Название | The Raw Shark Texts |
---|---|
Автор произведения | Steven Hall |
Жанр | Контркультура |
Серия | |
Издательство | Контркультура |
Год выпуска | 0 |
isbn | 9781847673893 |
“Awww,” Jane said again, just a bit late.
•
“It’s tiring not knowing people, isn’t it?” Clio said later.
“It isn’t word-efficient,” I agreed.
We’d been drinking Zombies most of the night. I was amazed we weren’t more pissed. Tomorrow, I decided, we should work harder to get more pissed. We wandered towards the tent in silence for a while.
“Do you know what I think?”
“That we’ve not been getting drunk enough?”
“Hmmm,” I said. “Do you always know what I’m going to say?”
“Yes.”
“Always?”
“Yep.”
“Wow,” I said. “Guess what I’m thinking about now?”
“Filthy.”
“Wow,” I said again. “I’m stunned.”
She squeezed my hand then let it go, hooking her arm around my waist, fingers tucked into the back pocket of my shorts. She tipped her head against me as we walked.
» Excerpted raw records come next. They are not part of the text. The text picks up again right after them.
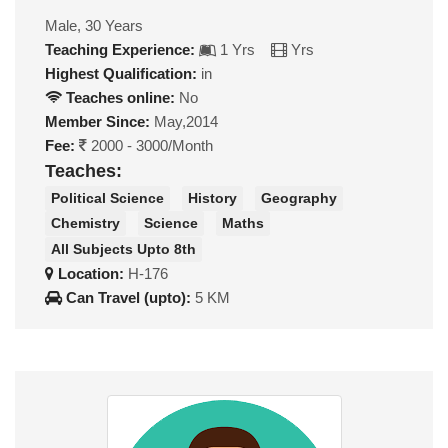
Male, 30 Years
Teaching Experience:
1 Yrs
Yrs
Highest Qualification:
in
Teaches online:
No
Member Since:
May,2014
Fee:
2000 - 3000/Month
Teaches:
Political Science
History
Geography
Chemistry
Science
Maths
All Subjects Upto 8th
Location:
H-176
Can Travel (upto):
5 KM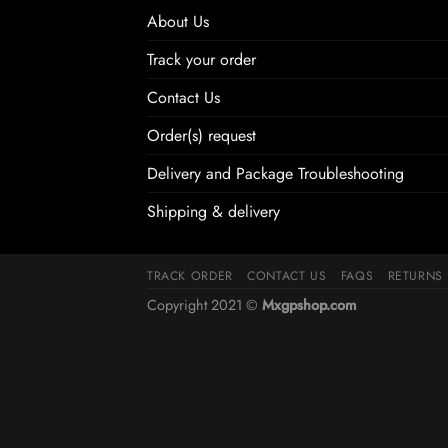
About Us
Track your order
Contact Us
Order(s) request
Delivery and Package Troubleshooting
Shipping & delivery
TRACK ORDER
CONTACT US
FAQS
RETURNS
Copyright 2021 ©
Mxgpshop.com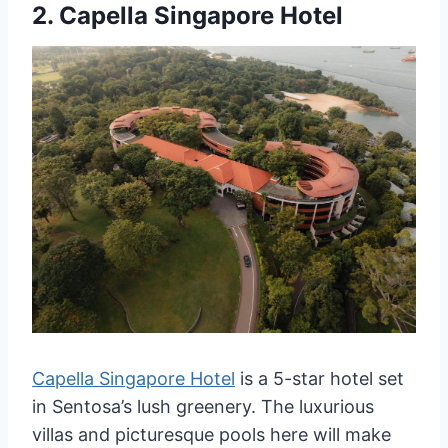
2.
Capella Singapore Hotel
Capella Singapore Hotel
is a 5-star hotel set
in Sentosa’s lush greenery. The luxurious
villas and picturesque pools here will make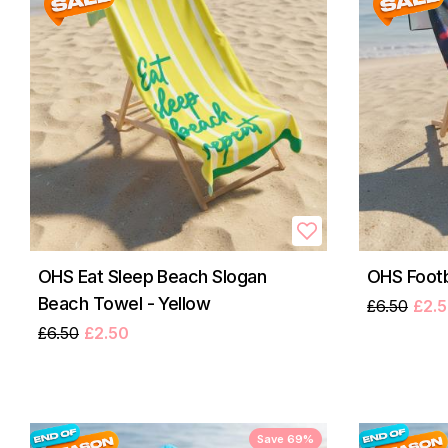
OHS Eat Sleep Beach Slogan
OHS Footb
Beach Towel - Yellow
£6.50
£2.
£6.50
£2.50
Save 69%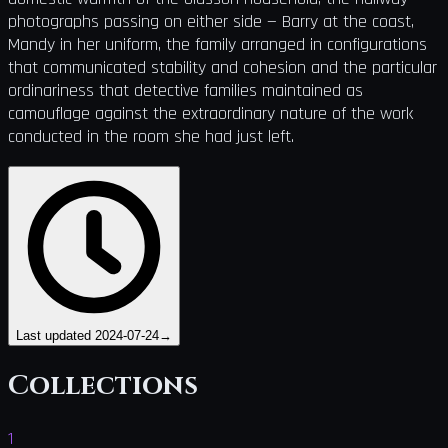
photographs passing on either side — Barry at the coast,
Mandy in her uniform, the family arranged in configurations
that communicated stability and cohesion and the particular
ordinariness that detective families maintained as
camouflage against the extraordinary nature of the work
conducted in the room she had just left.
Last updated
2024-07-24
→
Collections
1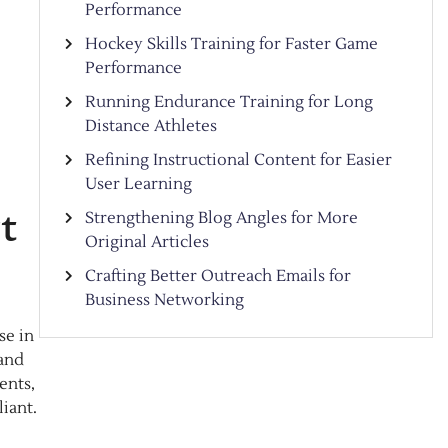
Performance
Hockey Skills Training for Faster Game
Performance
Running Endurance Training for Long
Distance Athletes
Refining Instructional Content for Easier
User Learning
t
Strengthening Blog Angles for More
Original Articles
Crafting Better Outreach Emails for
Business Networking
se in
 and
ents,
iant.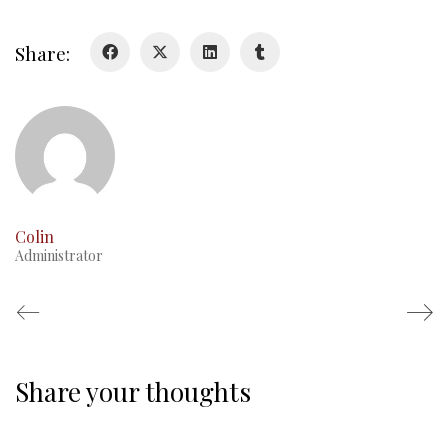
Glory Never Dies
Duval Diary
Share:
RMR badges & insignia
This Day in RMR History
Colin
Administrator
Share your thoughts
Regimental Family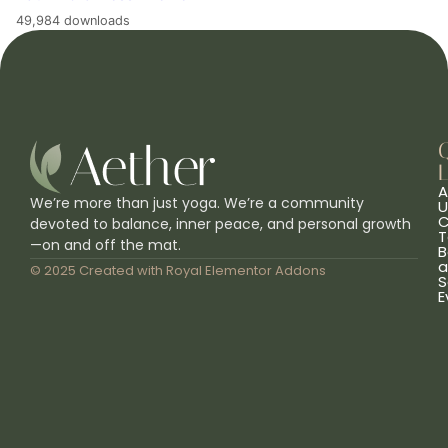
49,984 downloads
L
A
We’re more than just yoga. We’re a community
U
C
devoted to balance, inner peace, and personal growth
T
—on and off the mat.
B
a
© 2025 Created with
Royal Elementor Addons
S
E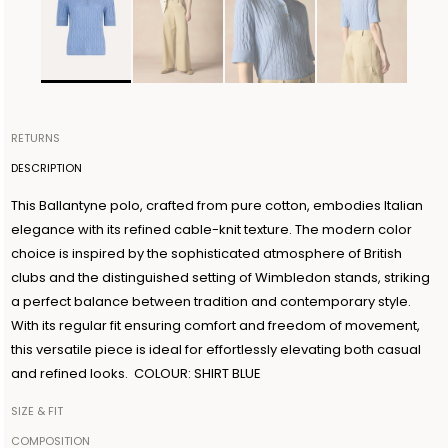
RETURNS
Items can be returned within 14 days of receiving your order.
DESCRIPTION
Shipping is organized by Ballantyne and will be free for orders
This Ballantyne polo, crafted from pure cotton, embodies Italian
over €300. The return shipment must be made within 3 days from
elegance with its refined cable-knit texture. The modern color
the authorization date. Ballantyne accepts returns as long as the
choice is inspired by the sophisticated atmosphere of British
guarantee seal on the garment is not removed. For further
clubs and the distinguished setting of Wimbledon stands, striking
information, read the information in the dedicated section of the
a perfect balance between tradition and contemporary style.
site under RETURN POLICIES.
With its regular fit ensuring comfort and freedom of movement,
this versatile piece is ideal for effortlessly elevating both casual
and refined looks. COLOUR: SHIRT BLUE
SIZE & FIT
The model is 179cm tall and wears a size IT42
COMPOSITION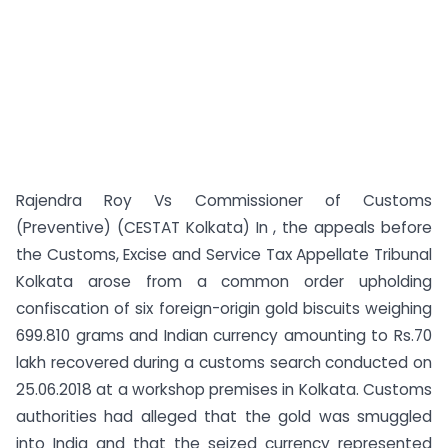
Rajendra Roy Vs Commissioner of Customs
(Preventive) (CESTAT Kolkata) In , the appeals before
the Customs, Excise and Service Tax Appellate Tribunal
Kolkata arose from a common order upholding
confiscation of six foreign-origin gold biscuits weighing
699.810 grams and Indian currency amounting to Rs.70
lakh recovered during a customs search conducted on
25.06.2018 at a workshop premises in Kolkata. Customs
authorities had alleged that the gold was smuggled
into India and that the seized currency represented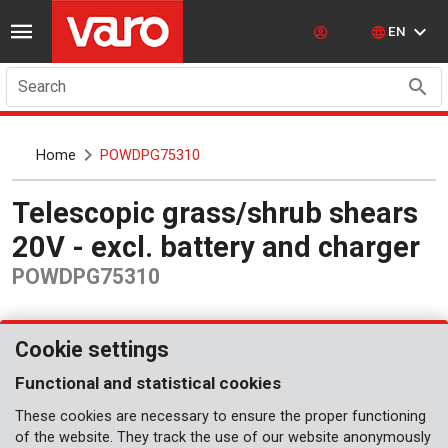
EN
Search
Home
POWDPG75310
Telescopic grass/shrub shears
20V - excl. battery and charger
POWDPG75310
Cookie settings
Functional and statistical cookies
These cookies are necessary to ensure the proper functioning
of the website. They track the use of our website anonymously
The zip to the front of our tent was a bit broken. Soon it would be all the way broken but at that time you could still get it open if you knew what you were doing, if you had the touch. Clio did, I didn’t. While she got us inside, I stood watching a fat moth drum and fluster around the campsite’s weak electric lighting. The night was all about stars, empty space and the greasy smell of bug candles. There was no breeze.
We had sex and when we finished, Clio folded her elbows and lay on top of me, me still inside her, her head on my shoulder, her forehead touching my chin.
It all felt so clear, so in-focus and specific. My fingertips on her wet back, over her ribs. Her body rising and falling from my breathing, the slight stretch in her skin from hers. Our breath moving in and out of synch. The resistance against the fill of my lungs: Clio’s weight in the world. Just all this. I stroked the hair from her temple, followed the arch of her ear as gently as I could, over the ghost hairs that lived there, almost not touching at all. This was everything, at the heart of everything this was a simple, perfect just-is.
Clio’s arm stretched up under me and her fingers curled around my shoulder. When she finally spoke, I could feel the air coming from inside her and making the words.
“Promise you’ll leave me if you ever need to.”
“What?” I tucked my chin to the side, trying to see her. “I’m not going to leave you, don’t be stupid.”
Her eyes came up to meet mine.
I frowned.
“I’m not joking,” she said. “If you need to leave me, if I’m making you unhappy, you have to just do it.” She propped up on her elbows, curled her hips to move me out of her. “You have to promise, Eric. It’s important.”
“Hey,” I rubbed her arms. “What’s wrong?”
She looked down at me for a long time and I really thought she was going to cry. “Hey,” I said again and I hooked her hair away from her face.
“Nothing,” she said with an unfocused smile. Then another smile, this one was stronger and it came from somewhere more recognisable. “Nothing, I’m a dick.”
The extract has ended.